Energy Other
Oil shocks accelerate East Africa’s energy crossroads
The crisis in the Strait of Hormuz has forced East African leaders to rethink their energy policies from the ground up. Global oil chokepoints stay under severe pressure.
Brent crude has spiked above $100 a barrel many times in the weeks since the US-Israel attack on Iran on February 28, 2026. Against that backdrop, the “Africa We Build Summit” held in Nairobi this April showed the region’s emerging defensive strategy.
At the heart of the plan sits the Tanga Refinery Hub in Tanzania. Kenyan President William Ruto and Ugandan President Yoweri Museveni are positioned to drive this project. They aim to shield Kenya, Uganda, Tanzania, and the wider East African Community from global supply shocks by building a self-sustaining regional energy loop.
The leaders are wooing Nigerian industrialist Aliko Dangote to construct a large refinery on the Tanzanian coast.
This marks a break from the array of isolated national projects. The leaders now push for a unified regional system.
The 1,445km East African Crude Oil Pipeline (Eacop) will carry Ugandan crude from Lake Albert straight to Tanga. The refinery will process part of that oil into petrol, diesel and aviation fuel, while still exporting the heavier crude. President Ruto said that Kenya, Tanzania, and the Democratic Republic of Congo will also supply crude.
These finished products will then be pumped through an expanded Kenya Pipeline Company (KPC) network back into Kenya and onward to Uganda, creating a closed-loop distribution system.
This infrastructure sharing is reinforced by a significant shift in regional ownership, as Uganda’s recent acquisition of a 20.15 percent stake in KPC ensures that Kampala shares in the transit revenues, creating a vested interest in the success of the Kenyan-Tanzanian corridor.
For Tanga and Eacop to make financial sense, they need sustained high global oil prices to cover their huge costs. The ongoing disruption in the Strait of Hormuz gives them exactly the breathing space they need. It makes local refined products competitive against expensive imports.
Yet a major danger looms. On April 29, 2026, the United Arab Emirates formally left Opec. The country cited the need for greater pricing and output flexibility. Analysts believe that once the Gulf conflict ends and the Strait reopens, the UAE and other producers will flood the market to shift their stockpiles.
Prices could crash to $35–$40 a barrel. Such a collapse would cripple these debt-heavy East African projects. They lack the cost advantages of Dangote’s already-built and largely paid-for Lagos refinery.
At the same time, the very oil shocks that are pushing the Tanga plan forward are accelerating Africa’s shift to renewables. Kenya has already decoupled most of its economy from fossil fuels.
Over 90 percent of its electricity now comes from renewable sources.
This reliable green power has triggered an electric mobility boom in Nairobi. Electric bus registrations jumped 400 percent in a single year as a direct hedge against petrol price swings.

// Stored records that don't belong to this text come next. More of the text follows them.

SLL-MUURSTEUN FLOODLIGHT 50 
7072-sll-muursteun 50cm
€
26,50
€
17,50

Further south, South Africa pushes hard on its Just Energy Transition. Despite some Western partners pulling out, the remaining International Partners Group committed $13.7 billion in 2026 to modernise the grid and close coal plants.

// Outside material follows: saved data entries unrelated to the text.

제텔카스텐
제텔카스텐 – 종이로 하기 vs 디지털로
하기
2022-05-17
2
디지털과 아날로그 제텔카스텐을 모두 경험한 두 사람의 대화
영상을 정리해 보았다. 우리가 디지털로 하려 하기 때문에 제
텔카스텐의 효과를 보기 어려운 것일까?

In the private sector, South African companies installed more than 3,000MW of rooftop solar in 2025 alone to escape the national utility’s chronic instability.
Morocco has gone even further. The Xlinks Morocco-UK Power Project hit a key engineering milestone in 2026 on its 3,800-kilometre subsea cable. It will eventually send 3.6GW of wind and solar power straight to Britain; clean energy exports with no oil involved.

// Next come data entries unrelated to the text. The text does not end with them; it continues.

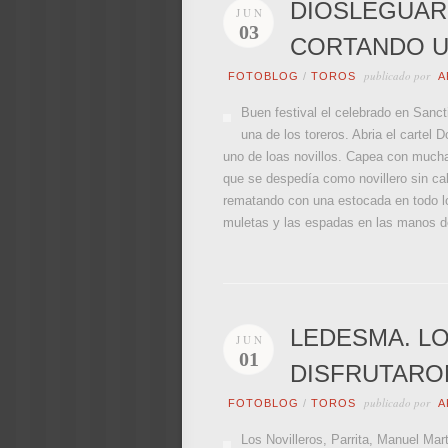
DIOSLEGUARD
JUN
03
CORTANDO U
publicado por
FOTOBLOG
/
TOROS
A
Buen festival el celebrado en Sanct
una de los toreros. Abria el carte
uno de loas novillos. Capea con mucha v
que se despedía como novillero sin cab
rematando con una estocada en todo lo 
muletas y las espadas en las manos de
LEDESMA. L
JUN
01
DISFRUTARO
publicado por
FOTOBLOG
/
TOROS
A
Los Novilleros, Parrita, Manuel Ma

In North Africa, Algeria has started its “Solar 1,000” programme. It is installing 1GW of solar capacity every year to save natural gas for industry and export rather than burning it for domestic energy.
From Namibia’s green hydrogen pilot projects to Ethiopia’s massive hydro expansion and its ban on importing fossil-fuel cars, one can see the pattern: the more expensive and risky fossil fuels become, the faster Africa builds its green wall.
The real gamble for Ruto, Museveni and Dangote centres on whether they can finish this 20th-century industrial project quickly enough to survive the 21st-century energy transition. Uganda sits in the most delicate position. Unlike Kenya, it lacks a broad renewable base, and its economic hopes rest heavily on that 1,445km pipeline.
If leaders do not rush the project to completion while Hormuz keeps prices artificially high, the window for profitability could slam shut forever.
The blunt truth is that East Africa’s new oil infrastructure, while the case for it has never been clearer, currently depends on continued instability in the Gulf. A return to peace and a free-for-all market would trigger a price war that these projects might not survive.
The Tanga-Hoima loop, therefore, becomes a race against two clocks: the inevitable reopening of the Strait of Hormuz, which will bring a flood of cheap oil, and the relentless fall in the cost of solar, wind and batteries.
As Dangote told the Nairobi summit, Africa must industrialise to stop “exporting jobs and importing poverty”. The challenge lies in doing so with a fuel that much of the world, and growing parts of Africa, are already leaving behind.